Nova Scotia·Eskasoni Community Bureau

Eskasoni elder bringing 'two-eyed seeing' into classrooms

Albert Marshall is sharing his wisdom as he works to incorporate Mi'kmaw knowledge into the public school system.

New Grade 12 course that incorporates Mi'kmaw principles will launch as a pilot program in 2023

Albert Marshall, 83, looks out at the Bras d’Or Lake from his home in Eskasoni, N.S. The Mi'kmaw elder's concept of ‘two-eyed seeing’ or etuaptmumk focuses on learning from multiple perspectives. (Erin Pottie/CBC)

This story is part of a series from CBC's Eskasoni Community Bureau, based out of the Sarah Denny Cultural Centre. This series comes from weeks of conversations with community members about what they feel is important to see, hear and read on CBC's platforms.

Albert Marshall has long believed in blending traditional Mi'kmaw knowledge with new ways of thinking. 

Sitting at his kitchen table in Eskasoni, N.S., the 83-year-old elder talked about his belief in seeing things from another person's perspective.

"Every action, or every phrase that you utter, your actions [must] be in harmony with nature and in harmony with people you're living with — because we're all related," said Marshall.

"We're all dependent on one another. You have to be responsible for your own actions, of your own being, since nature is sacred." 

Two-eyed seeing or etuaptmumk is a guiding Mi'kmaw principle that seeks knowledge through two or more perspectives. (Erin Pottie/CBC)

Marshall and his late wife Murdena Marshall developed the guiding principle of two-eyed seeing, or etuaptmumk, as it's known in Mi'kmaw: a blending of strengths of Indigenous knowledge with Western science. 

Marshall is now using that framework to help create a Grade 12 environmental studies course that relies heavily on two-eyed seeing. 

"With my two eyes I see everything from my Aboriginal lens and this is what governs how I should coexist in this wonderful creation of ours," he said.

"In order to do that, we have to invoke the other lens and constantly seek other perspectives to learn, since we are very much immersed in this multinational make-up of this country."

About 25 years ago, the Marshall family discussed how few Indigenous students were enrolled in local universities. 

One of the best places to experience nature up close in Eskasoni, N.S., is within a trail system found on Goat Island. (Erin Pottie/CBC)

A graduate of Harvard University, Murdena Marshall approached Cape Breton elders looking for answers.
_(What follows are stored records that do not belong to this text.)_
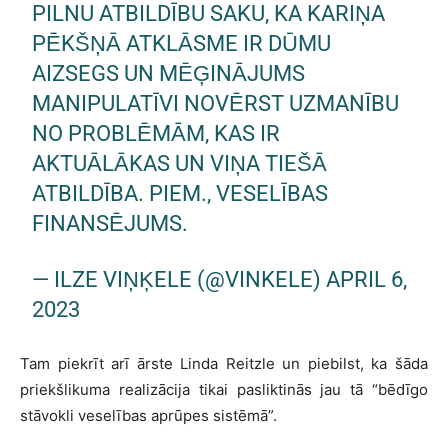
PILNU ATBILDĪBU SAKU, KA KARIŅA
PĒKŠŅĀ ATKLĀSME IR DŪMU
AIZSEGS UN MĒĢINĀJUMS
MANIPULATĪVI NOVĒRST UZMANĪBU
NO PROBLĒMĀM, KAS IR
AKTUĀLĀKAS UN VIŅA TIEŠĀ
ATBILDĪBA. PIEM., VESELĪBAS
FINANSĒJUMS.
— ILZE VIŅĶELE (@VINKELE)
APRIL 6,
2023
Tam piekrīt arī ārste Linda Reitzle un piebilst, ka šāda
priekšlikuma realizācija tikai pasliktinās jau tā “bēdīgo
stāvokli veselības aprūpes sistēmā”.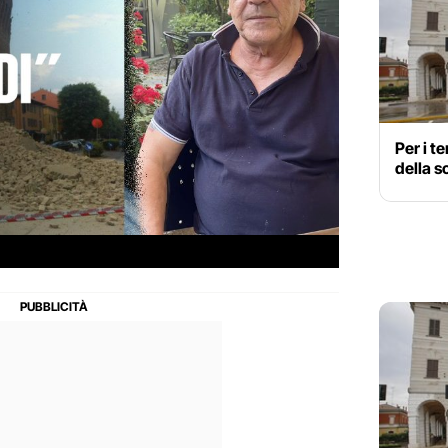
Per i t
della s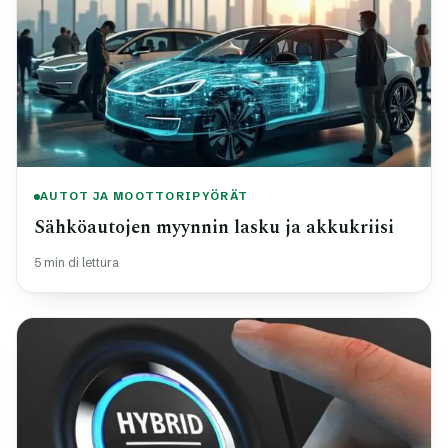
AUTOT JA MOOTTORIPYÖRÄT
Sähköautojen myynnin lasku ja akkukriisi
5 min di lettura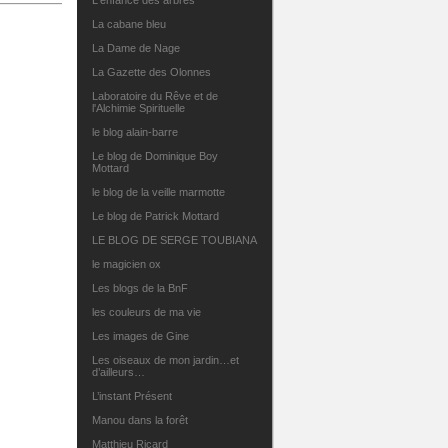
L'enfance des arbres
La cabane bleu
La Dame de Nage
La Gazette des Olonnes
Laboratoire du Rêve et de
l'Alchimie Spirituelle
le blog alain-barre
Le blog de Dominique Boy
Mottard
le blog de la veille marmotte
Le blog de Patrick Mottard
LE BLOG DE SERGE TOUBIANA
le magicien ox
Les blogs de la BnF
les couleurs de ma vie
Les images de Gine
Les oiseaux de mon jardin…et
d’ailleurs…
L’instant Présent
Manou dans la forêt
Matthieu Ricard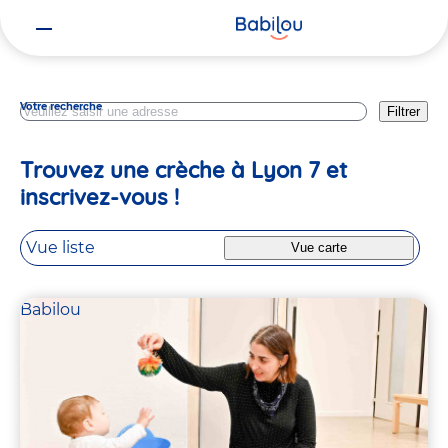
Vous
Lyon
êtes
ici
Votre recherche
Filtrer
Trouvez une crèche à Lyon 7 et
inscrivez-vous !
Vue liste
Vue carte
Babilou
She was told that in order to solve the problem, there needed to be a revamp of the same school system that stripped Canada's Indigenous people of their culture. 

"When the elders began to ponder it, they quickly realized what was missing," said Albert Marshall.

"They did not suggest the education system to increase more Mi'kmaw content, but they specified by saying 'integrate our ways of knowing into the institution.'"

Marshall says elders in Cape Breton realized they needed to make the education system in Nova Scotia more inclusive by incorporating teachings based in traditional Mi'kmaw knowledge. (Erin Pottie/CBC)

Marshall said another Mi'kmaw principle known as netukulimk is used to help reinforce the actions of two-eyed seeing. 

Netukulimk sees all living things as being connected and is meant to create an understanding of how a person should live their life on earth.

Our Eskasoni Community Bureau speaks with Elder Albert Marshall, who shares his knowledge of 'Two-Eyed Seeing' or Etuaptmumk. His knowledge is now helping shape curriculum within the public school system and will be used in a Grade 12 environmental studies course.

Carola Knockwood, executive director of the Mi'kmaw services branch of the Nova Scotia Department of Education and Early Childhood Development, said work is underway to develop the Grade 12 course using etuaptmumk and netukulimk as guiding principles as they relate to climate change and environmental education. 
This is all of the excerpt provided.